In 36 years Alea made only 11 features, and the best of them is the fifth, Memories of Underdevelopment (Memorias del subdesarrollo, 1968). It is not only the finest, but the largest in theme when he wasn't paying homage to his predecessors - chiefly Bunuel, whose work (in common with most Latin-American film-makers) he idolised. It is by far the most successful of his films, which makes him something of an enigma. The revolution both stimulated him and restricted him.

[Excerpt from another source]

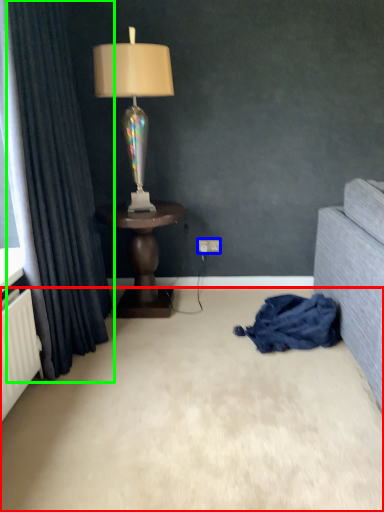 Question: Based on their relative distances, which object is nearer to plain (highlighted by a red box)? Choose from electric outlet (highlighted by a blue box) and curtain (highlighted by a green box).

Choices:
 (A) electric outlet
 (B) curtain

Answer: (B) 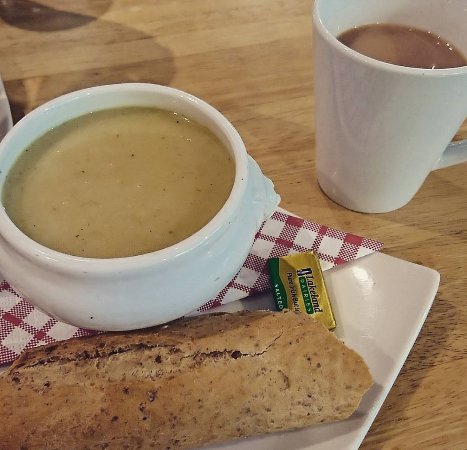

Alea read Law at Havana University and then went to study at the Centro Sperimentale di Cinematografica in Rome, founded by Mussolini. He began making shorts in Cuba in 1955, one of which was seized by the Batista government for subversion. After Castro deposed Batista, Alea was the leading force behind the creation of the Cuban Film Institute, the ICAIC, with whom he made his first feature in 1960, Stories of the Revolution (Historias de la Revolucin), three linked stories of the insurrection against Batista: it was filmed on location, acknowledging Rossellini's Paisa as its model - but unlike that, and his own subsequent films, it clearly cost a lot of money.

The Twelve Chairs (Las Doce Sillas, 1962) is based on the comic Russian novel by Ilya Ilf and Yevgeny Petrov which at other times has provided vehicles for Fred Allen, George Formby, Mel Brooks and others. It was basically a scattershot satire on the bureaucracy created by the revolution, a constant theme in Alea's work. Gumbite (1964), showed him in a more humanist mood, as a young Haitian returns from Cuba to his native village, with echoes of both Shakespeare (Romeo and Juliet) and Pagnol/ Giono (Manon des Sources).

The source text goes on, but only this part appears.